A radio transmitter antenna of height 100 m stands at the top of a tall building. At a point on the ground, the angle of elevationof the bottom of the antenna is `45^(@)` and that of the the top of the antenna is `60^(@)` . What is the height of the building ?
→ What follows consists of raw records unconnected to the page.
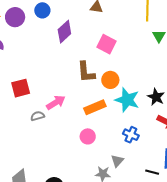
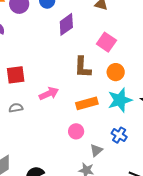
orange circle: (110, 80) -> (116, 72), moved
cyan star: (127, 100) -> (120, 100), turned 30
gray semicircle: (37, 116) -> (16, 108), moved
gray triangle: (117, 161) -> (96, 150), moved

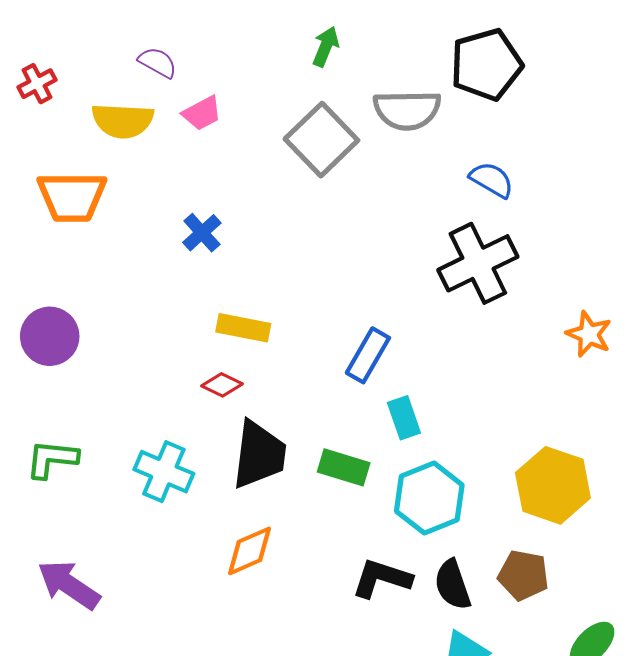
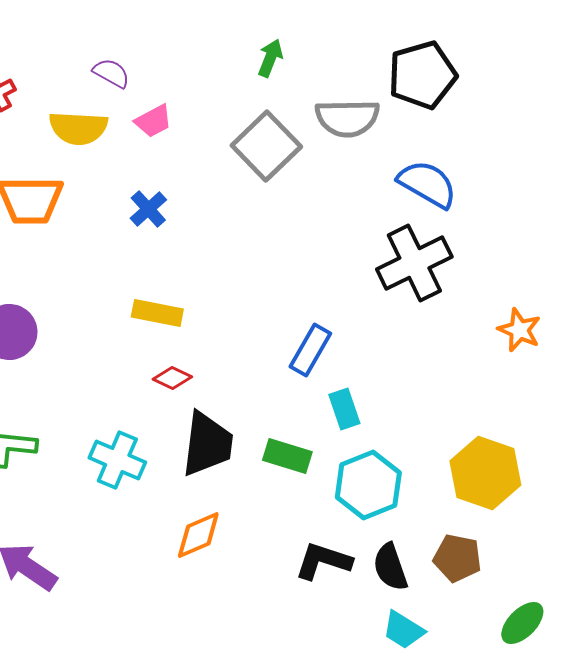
blue semicircle: (492, 180) -> (427, 184), size x1.4
blue cross: (202, 233) -> (148, 209), moved
yellow rectangle: (243, 328) -> (157, 313), moved

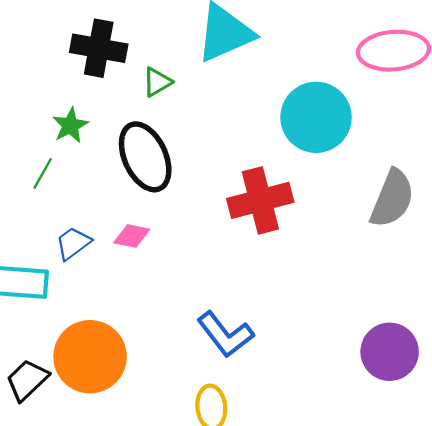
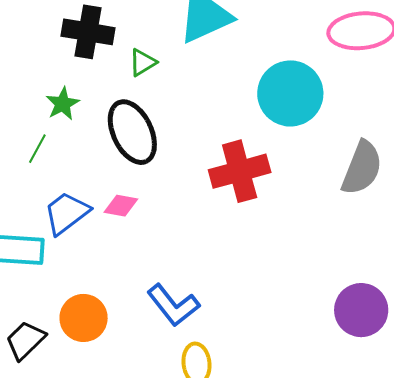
blue trapezoid: (73, 243) -> (66, 213), size x1.4
blue L-shape: (225, 334) -> (173, 305), moved
orange circle: (90, 357) -> (84, 318), size x0.7

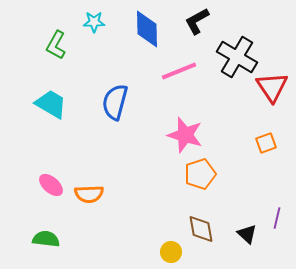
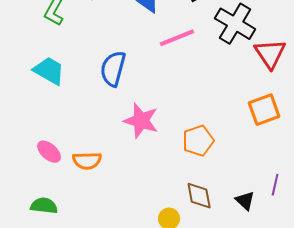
pink star: (185, 135) -> (141, 121), moved
orange square: (266, 143) -> (264, 110), size x1.5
To find the height of the building, we can follow these steps: 1. **Understand the Problem**: We have a tall building with an antenna on top. The height of the antenna is 100 m. We need to find the height of the building (let's denote it as \( h \)). We have two angles of elevation from a point on the ground: \( 45^\circ \) for the bottom of the antenna and \( 60^\circ \) for the top of the antenna. 2. **Set Up the Diagram**: - Let point A be the point on the ground. - Let point B be the bottom of the antenna (which is at the top of the building). - Let point C be the top of the antenna. - The height of the building is \( h \), and the height of the antenna is 100 m, so the total height from point A to point C is \( h + 100 \). 3. **Use Trigonometry for the First Triangle (Angle \( 45^\circ \))**: - In triangle \( ABE \) (where E is the base of the building), the angle of elevation to point B is \( 45^\circ \). - Using the tangent function, we have: \[ \tan(45^\circ) = \frac{\text{opposite}}{\text{adjacent}} = \frac{h}{x} \] - Since \( \tan(45^\circ) = 1 \), we can write: \[ h = x \quad \text{(Equation 1)} \] 4. **Use Trigonometry for the Second Triangle (Angle \( 60^\circ \))**: - In triangle \( ACD \) (where D is the top of the antenna), the angle of elevation to point C is \( 60^\circ \). - Using the tangent function again, we have: \[ \tan(60^\circ) = \frac{\text{opposite}}{\text{adjacent}} = \frac{h + 100}{x} \] - Since \( \tan(60^\circ) = \sqrt{3} \), we can write: \[ \sqrt{3} = \frac{h + 100}{x} \quad \text{(Equation 2)} \] 5. **Substitute Equation 1 into Equation 2**: - From Equation 1, we know \( x = h \). - Substitute \( x \) in Equation 2: \[ \sqrt{3} = \frac{h + 100}{h} \] - Rearranging gives: \[ \sqrt{3} h = h + 100 \] 6. **Solve for \( h \)**: - Rearranging the equation: \[ \sqrt{3} h - h = 100 \] \[ h(\sqrt{3} - 1) = 100 \] \[ h = \frac{100}{\sqrt{3} - 1} \] 7. **Rationalize the Denominator**: - Multiply the numerator and denominator by \( \sqrt{3} + 1 \): \[ h = \frac{100(\sqrt{3} + 1)}{(\sqrt{3} - 1)(\sqrt{3} + 1)} = \frac{100(\sqrt{3} + 1)}{3 - 1} = \frac{100(\sqrt{3} + 1)}{2} \] - Simplifying gives: \[ h = 50(\sqrt{3} + 1) \] 8. **Final Answer**: - Therefore, the height of the building is \( 50(\sqrt{3} + 1) \) meters.